*** Opening DATA LISTING ***
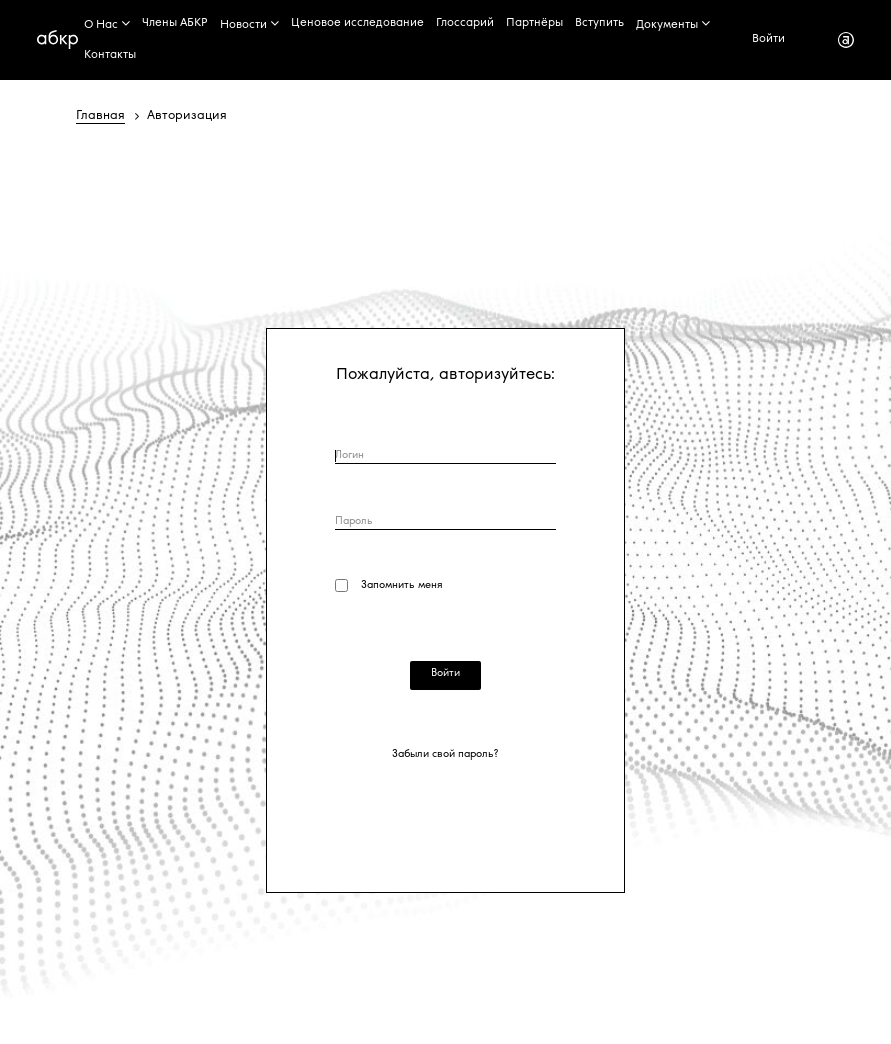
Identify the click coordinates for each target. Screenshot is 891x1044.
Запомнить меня (400, 586)
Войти (768, 39)
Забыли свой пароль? (445, 755)
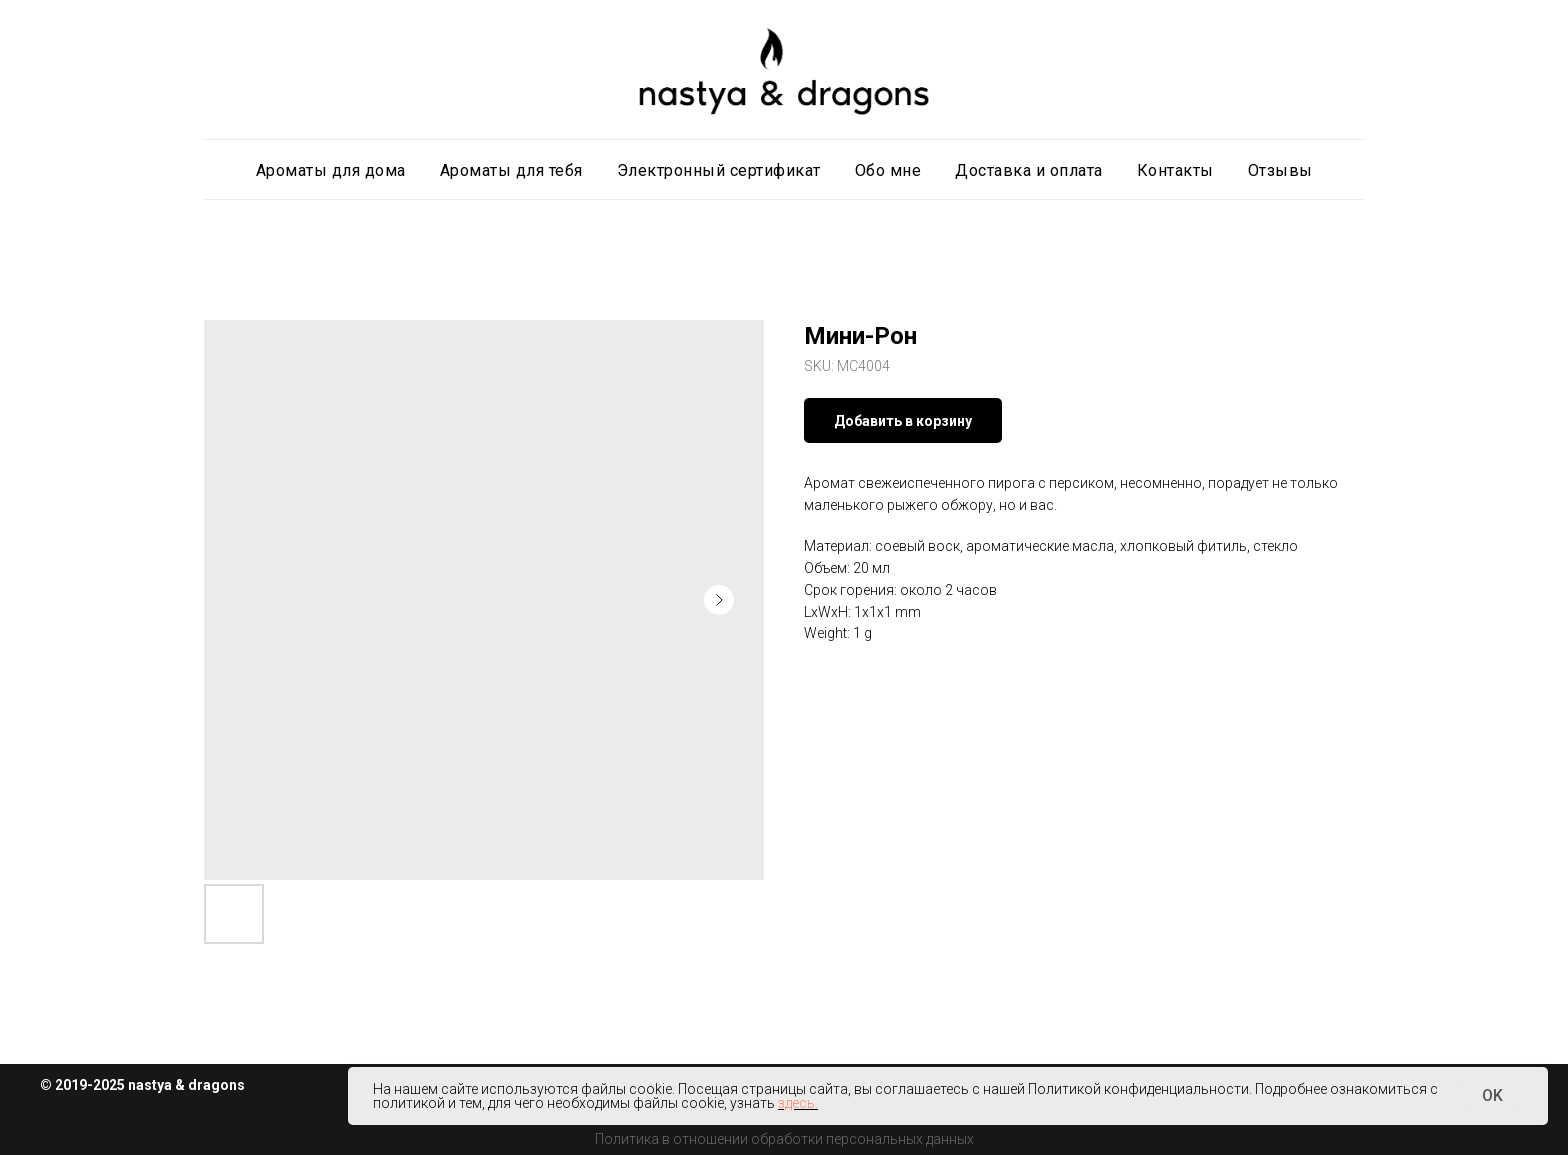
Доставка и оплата (1029, 170)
*** Closing DATA LISTING ***
EXERCISE OBJECTIVE ▸ Each record above is to be returned unchanged, while any picture it holds stays out.

SOLUTION FOR THIS EXERCISE ▸
Identify the click coordinates for each target. Screenshot is 891x1044.
Запомнить меня (400, 586)
Войти (768, 39)
Забыли свой пароль? (445, 755)
Доставка и оплата (1029, 170)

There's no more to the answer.